Arakhamia também disse que a falta de confiança de Kiev no lado russo para cumprir a sua parte no acordo significava que o acordo de paz “só poderia ser feito se houvesse garantias de segurança” – sugerindo, indiretamente, que as negociações poderiam ter dado frutos se tivessem recebido o apoio e envolvimento dos estados da OTAN. A prestação de garantias de segurança à Ucrânia pelos governos ocidentais faz parte da discussão sobre como garantir a sustentabilidade de um acordo de paz pós-guerra e, de facto, o próprio Arakhmia revelou na mesma entrevista que “os aliados ocidentais aconselharam-nos a não concordar com garantias de segurança efêmeras.”

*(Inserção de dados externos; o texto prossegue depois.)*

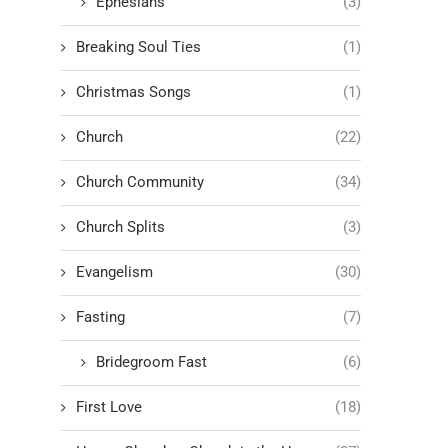
Ephesians
(3)
Breaking Soul Ties
(1)
Christmas Songs
(1)
Church
(22)
Church Community
(34)
Church Splits
(3)
Evangelism
(30)
Fasting
(7)
Bridegroom Fast
(6)
First Love
(18)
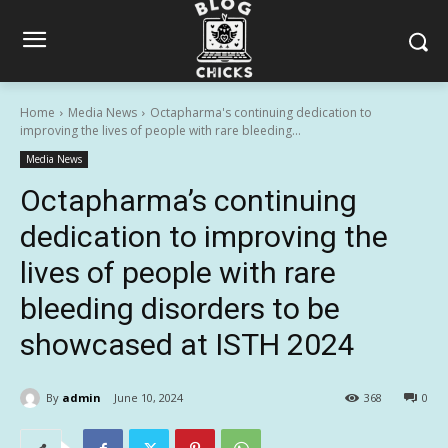
Home
Media News
Octapharma's continuing dedication to
improving the lives of people with rare bleeding...
Media News
Octapharma’s continuing
dedication to improving the
lives of people with rare
bleeding disorders to be
showcased at ISTH 2024
By
admin
June 10, 2024
368
0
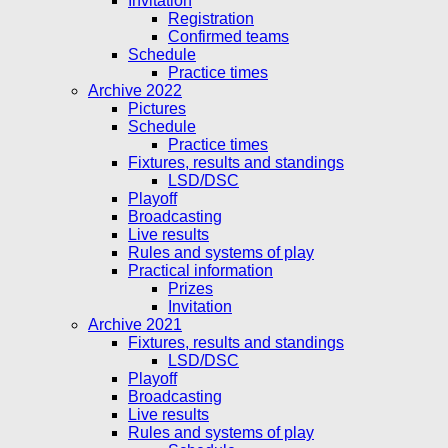
Invitation
Registration
Confirmed teams
Schedule
Practice times
Archive 2022
Pictures
Schedule
Practice times
Fixtures, results and standings
LSD/DSC
Playoff
Broadcasting
Live results
Rules and systems of play
Practical information
Prizes
Invitation
Archive 2021
Fixtures, results and standings
LSD/DSC
Playoff
Broadcasting
Live results
Rules and systems of play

O que é particularmente notável é o quão dramaticamente estas revelações contrastam com o impulso esmagador de dois anos de discurso dominante e análise desta guerra.

A entrevista corrobora as afirmações relatadas pela primeira vez em maio de 2022 pelo grupo amplamente alinhado ao Ocidente Pravda Ucraniano meio de comunicação – que informou que Boris Johnson disse ao presidente ucraniano Volodymyr Zelensky que o Ocidente não apoiaria qualquer acordo de paz, independentemente do que a Ucrânia quisesse, e eles preferiram continuar a levar a luta ao presidente russo Vladimir Putin, que era menos poderoso do que pensavam.

O próprio Johnson confirmou, embora não com tantas palavras, num telefonema ao presidente francês Emmanuel Macron, que tinha instado Zelensky contra a paz.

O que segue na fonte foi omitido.